Simone de Beauvoir wrote She Came to Stay

Simone de Beauvoir
It is the birthday of French writer Simone de Beauvoir (1908), who is best known for her novels She Came to Stay (1943) and The Mandarins (1954) as well as her feminist writings, including The Second Sex (1949).

She met existentialist philosopher Jean-Paul Sartre when he was a student at Ecole normal superleure, a Paris university. De Beauvoir was not enrolled but sat in on classes anyway. Sartre proposed to her saying, "Let's sign a two-year lease." She didn't marry him but they had a close relationship for the rest of their lives. De Beauvoir never married and never had children. She had many lovers, both men and women. De Beauvoir and Sartre lived together for a time, and in 1935, two Russian sisters who were students came to live with them.

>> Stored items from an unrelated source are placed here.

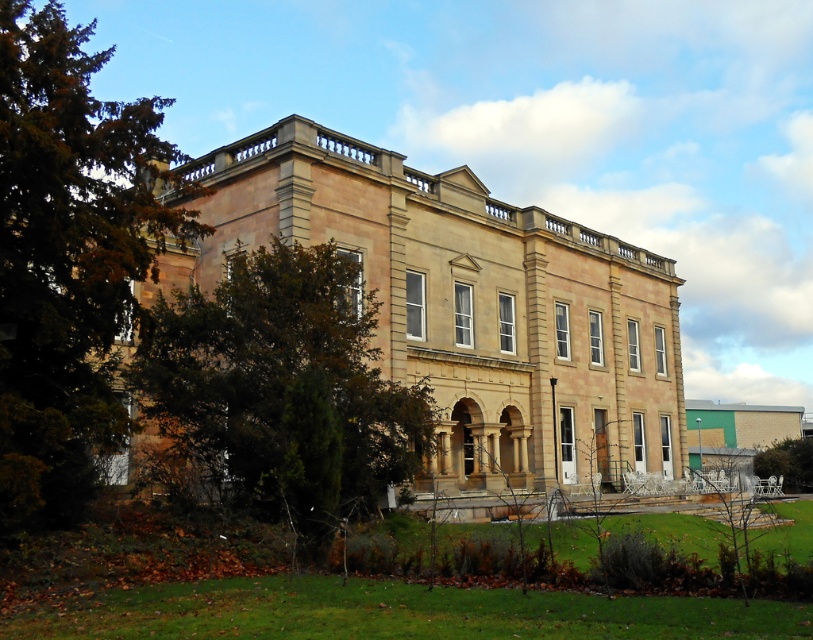 You are standing on the lawn in front of the beige stone palace at center. If you walk directly towards the palace, which direction should you face?

Since the beige stone palace at center is located at point (467, 307) in the 2D space, you should face north to walk directly towards it.

You are a landscape architect designing a garden path between the brown wood tree at left and the green leafy tree at left. Which tree requires more space on the path due to its wider base?

The brown wood tree at left requires more space on the path because its width surpasses that of the green leafy tree at left.

You are standing in a park and see the beige stone palace at center. If you want to take a photo of it from a distance of 50 meters, should you move closer or farther away?

The beige stone palace at center is currently 45.27 meters away. To achieve a distance of 50 meters, you need to move farther away from the palace. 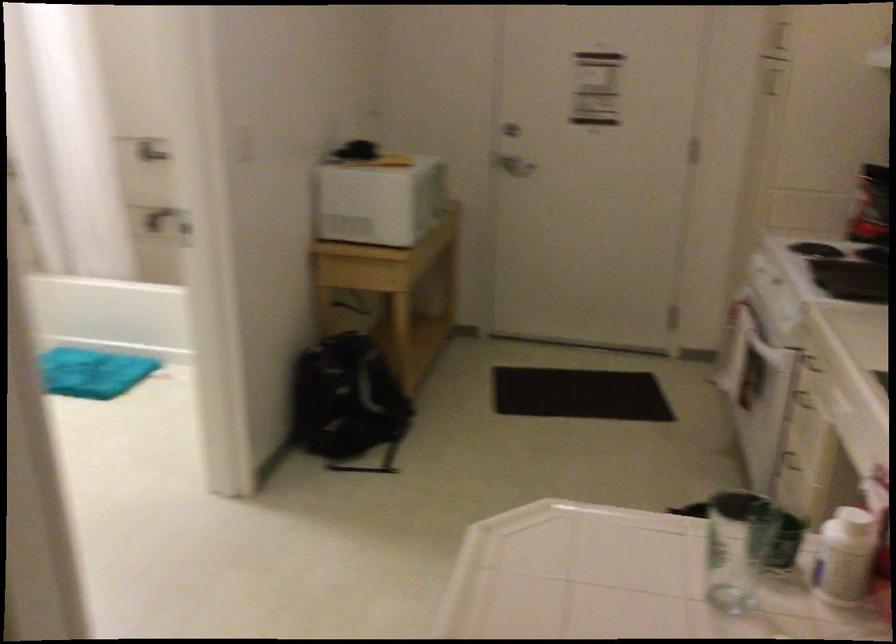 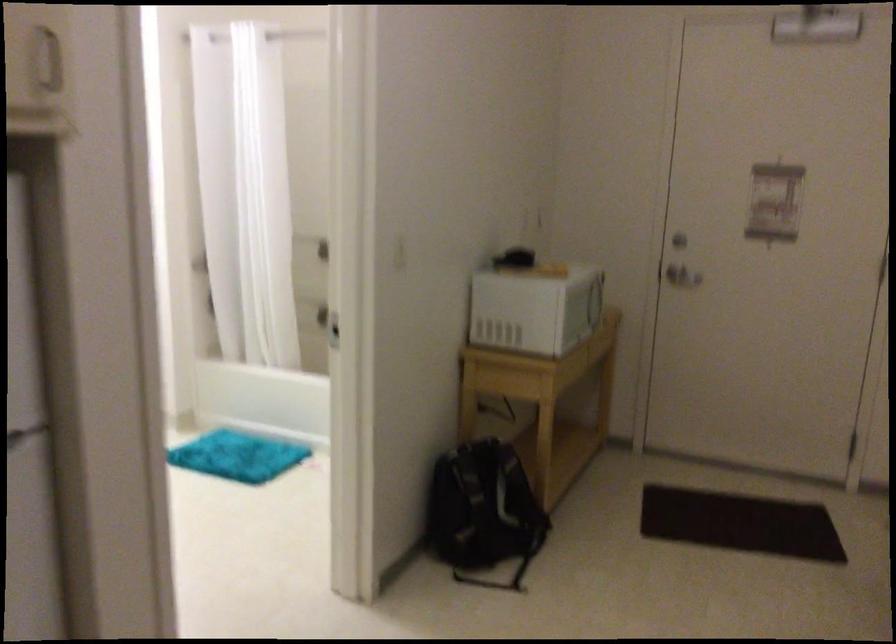 Question: The first image is from the beginning of the video and the second image is from the end. How did the camera likely rotate when shooting the video?

Choices:
 (A) Left
 (B) Right
 (C) Up
 (D) Down

Answer: (A) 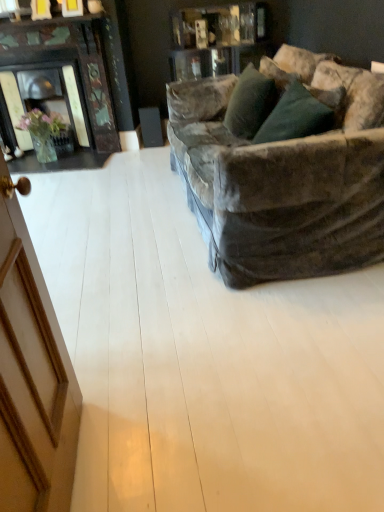 Question: Based on their sizes in the image, would you say light wood floor at center is bigger or smaller than velvet green pillow at upper right?

Choices:
 (A) big
 (B) small

Answer: (A)

Question: In the image, is light wood floor at center positioned in front of or behind velvet green pillow at upper right?

Choices:
 (A) behind
 (B) front

Answer: (B)

Question: Is point (115, 409) positioned closer to the camera than point (233, 95)?

Choices:
 (A) farther
 (B) closer

Answer: (B)

Question: Visually, is velvet green pillow at upper right positioned to the left or to the right of light wood floor at center?

Choices:
 (A) left
 (B) right

Answer: (B)

Question: From the image's perspective, relative to light wood floor at center, is velvet green pillow at upper right above or below?

Choices:
 (A) above
 (B) below

Answer: (A)

Question: Is velvet green pillow at upper right in front of or behind light wood floor at center in the image?

Choices:
 (A) behind
 (B) front

Answer: (A)

Question: Does point (249, 95) appear closer or farther from the camera than point (372, 462)?

Choices:
 (A) closer
 (B) farther

Answer: (B) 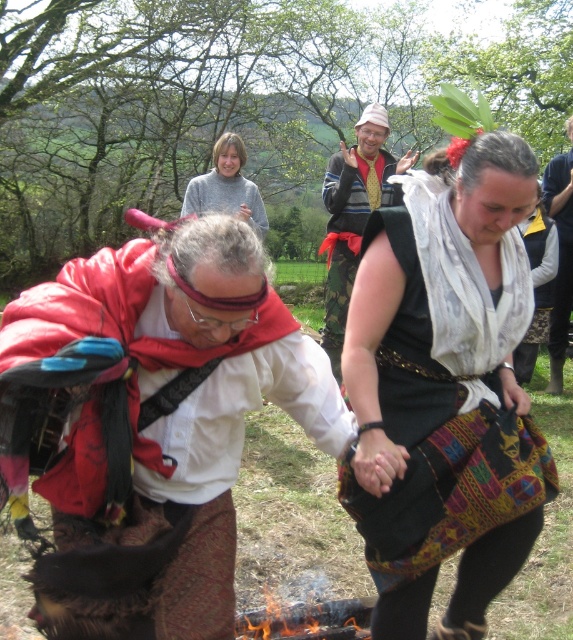 Can you confirm if black woven fabric bag at center is wider than striped sweater at center?

In fact, black woven fabric bag at center might be narrower than striped sweater at center.

Between black woven fabric bag at center and striped sweater at center, which one has less height?

black woven fabric bag at center is shorter.

Is point (466, 198) closer to camera compared to point (355, 240)?

Yes, point (466, 198) is closer to viewer.

Locate an element on the screen. The height and width of the screenshot is (640, 573). black woven fabric bag at center is located at coordinates 445,394.

Can you confirm if matte red cape at center is positioned below black woven fabric bag at center?

Yes, matte red cape at center is below black woven fabric bag at center.

Does matte red cape at center appear on the left side of black woven fabric bag at center?

Correct, you'll find matte red cape at center to the left of black woven fabric bag at center.

Between point (103, 385) and point (442, 173), which one is positioned in front?

Point (103, 385) is more forward.

I want to click on matte red cape at center, so click(148, 424).

Can you confirm if charcoal wood fire at lower center is smaller than velvet yellow vest at center?

Indeed, charcoal wood fire at lower center has a smaller size compared to velvet yellow vest at center.

Is charcoal wood fire at lower center closer to the viewer compared to velvet yellow vest at center?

She Came to Stay is a highly fictionalized account of that episode in their lives. In the book the sisters, Olga and Wanda Kosakiewicz, are combined as one character, Xaviere. The story begins in Paris just before World War II, and concerns the open relationship of Francoise and Pierre, and their younger friend Xaviere when they form a menage a trios. It examines jealousy, freedom and angst.

The Mandarins is set in Paris at the end of World War II and into the 1950s. It is based on De Beauvoir's life with Sartre, and other intellectuals and writers in their circle, including Albert Camus, Nelson Algren, and Arthur Koestler. The title comes from the imperial Chinese civil servants. De Beauvior's group sometimes saw themselves as ineffectual Mandarins trying to discover their role in post-war society.

The Second Sex examines the role of females in other species, throughout human history and in mythology. It also covers the growth of girls into women in modern times and the conditioning of women to believe they are the inferior gender. It was considered required reading among feminists during the 1960s.

De Beauvoir also wrote Must We Burn Sade? (1955), Memoirs of a Dutiful Daughter (1958), Force of Circumstance (1963), The Woman Destroyed (1967), When Things of the Spirit Come First (1979), and Adieux: A Farewell to Sartre (1981).